§ Extracted data:
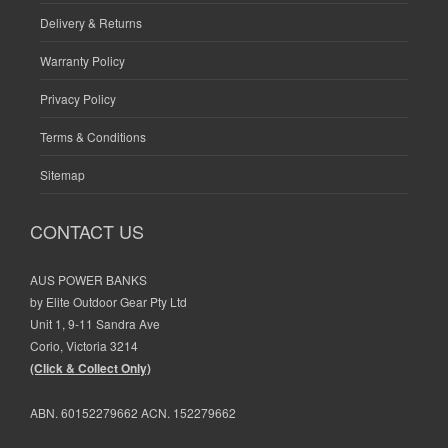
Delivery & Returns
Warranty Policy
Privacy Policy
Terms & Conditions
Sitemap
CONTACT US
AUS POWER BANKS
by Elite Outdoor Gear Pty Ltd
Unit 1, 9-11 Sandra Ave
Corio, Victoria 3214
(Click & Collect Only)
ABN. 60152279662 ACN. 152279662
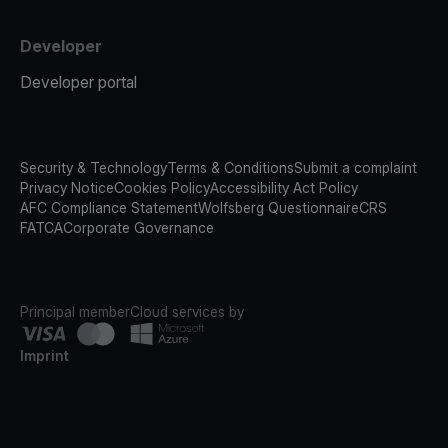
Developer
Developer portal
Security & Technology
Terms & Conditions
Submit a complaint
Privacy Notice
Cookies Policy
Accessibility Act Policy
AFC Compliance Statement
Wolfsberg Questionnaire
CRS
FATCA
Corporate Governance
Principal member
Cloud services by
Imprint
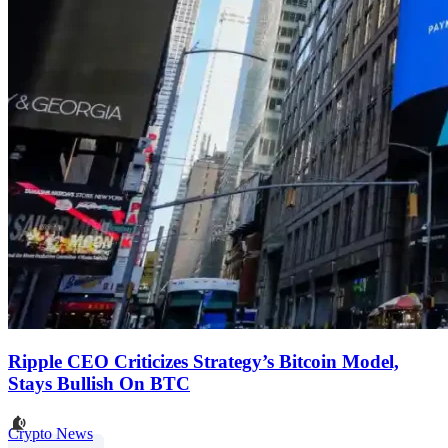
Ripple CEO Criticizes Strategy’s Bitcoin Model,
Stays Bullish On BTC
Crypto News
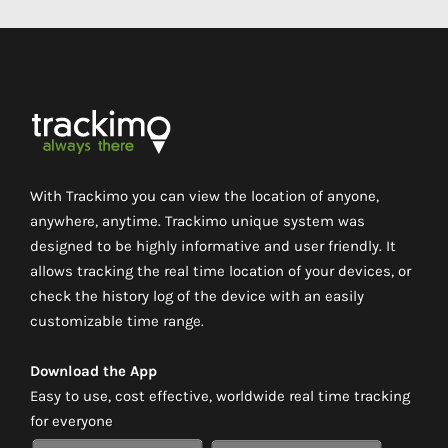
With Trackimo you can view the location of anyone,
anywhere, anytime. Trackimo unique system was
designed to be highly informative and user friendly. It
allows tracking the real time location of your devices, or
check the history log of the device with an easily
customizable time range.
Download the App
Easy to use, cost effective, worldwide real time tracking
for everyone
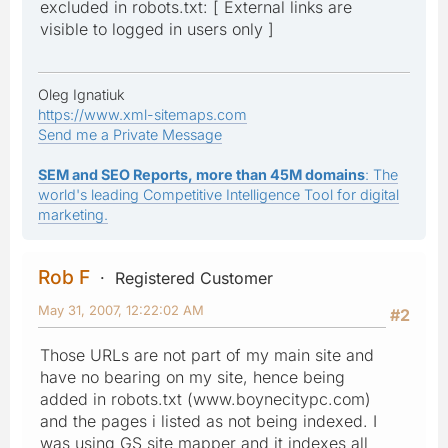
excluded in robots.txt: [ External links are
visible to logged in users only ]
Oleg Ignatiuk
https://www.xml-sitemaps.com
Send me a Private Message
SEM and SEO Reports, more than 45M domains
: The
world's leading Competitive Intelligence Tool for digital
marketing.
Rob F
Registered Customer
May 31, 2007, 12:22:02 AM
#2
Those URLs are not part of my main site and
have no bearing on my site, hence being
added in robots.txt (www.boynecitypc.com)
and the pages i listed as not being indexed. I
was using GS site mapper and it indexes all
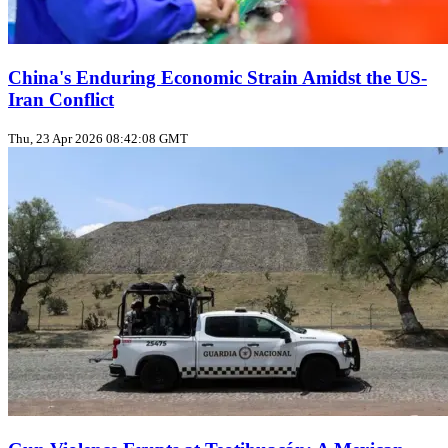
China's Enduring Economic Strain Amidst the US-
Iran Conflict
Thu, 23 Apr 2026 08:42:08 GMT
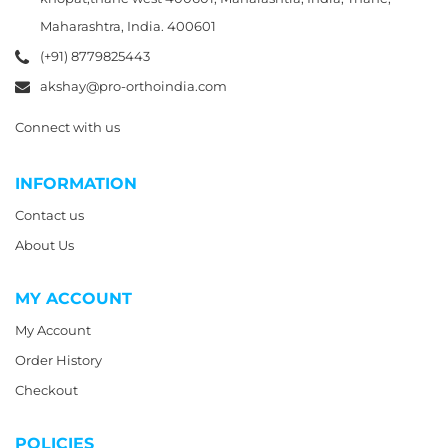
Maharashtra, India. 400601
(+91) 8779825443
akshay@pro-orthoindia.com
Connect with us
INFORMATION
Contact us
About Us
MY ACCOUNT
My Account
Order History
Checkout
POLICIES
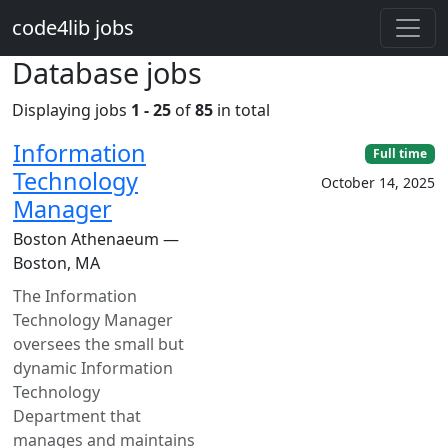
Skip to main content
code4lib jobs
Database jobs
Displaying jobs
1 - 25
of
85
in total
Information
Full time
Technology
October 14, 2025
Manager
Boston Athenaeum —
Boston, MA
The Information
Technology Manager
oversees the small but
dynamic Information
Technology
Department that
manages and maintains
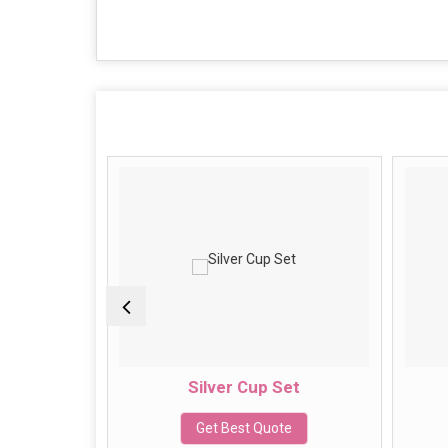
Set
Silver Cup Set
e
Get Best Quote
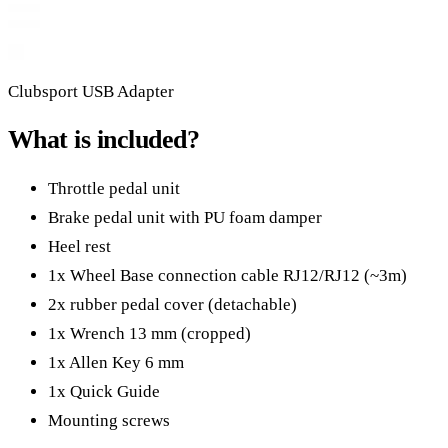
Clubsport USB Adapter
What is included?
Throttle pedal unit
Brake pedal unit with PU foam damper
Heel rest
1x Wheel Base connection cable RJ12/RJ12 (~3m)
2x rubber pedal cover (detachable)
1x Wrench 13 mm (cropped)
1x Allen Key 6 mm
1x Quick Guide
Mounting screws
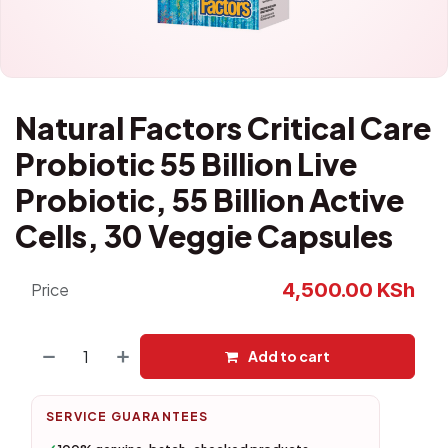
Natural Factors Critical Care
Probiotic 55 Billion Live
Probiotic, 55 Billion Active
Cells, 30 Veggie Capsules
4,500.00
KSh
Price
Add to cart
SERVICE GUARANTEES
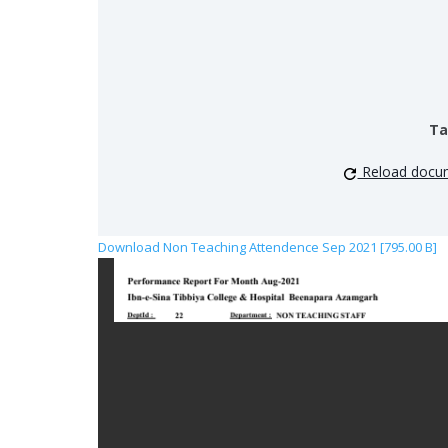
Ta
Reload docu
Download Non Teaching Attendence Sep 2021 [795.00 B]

§ Prompt:
The lines wanted run from the line containing "What is included?" through the end of the entries; return them exactly, both ends included, and keep pictures out.

§ Final answer:
What is included?
Throttle pedal unit
Brake pedal unit with PU foam damper
Heel rest
1x Wheel Base connection cable RJ12/RJ12 (~3m)
2x rubber pedal cover (detachable)
1x Wrench 13 mm (cropped)
1x Allen Key 6 mm
1x Quick Guide
Mounting screws
Natural Factors Critical Care
Probiotic 55 Billion Live
Probiotic, 55 Billion Active
Cells, 30 Veggie Capsules
4,500.00
KSh
Price
Add to cart
SERVICE GUARANTEES
Ta
Reload docu
Download Non Teaching Attendence Sep 2021 [795.00 B]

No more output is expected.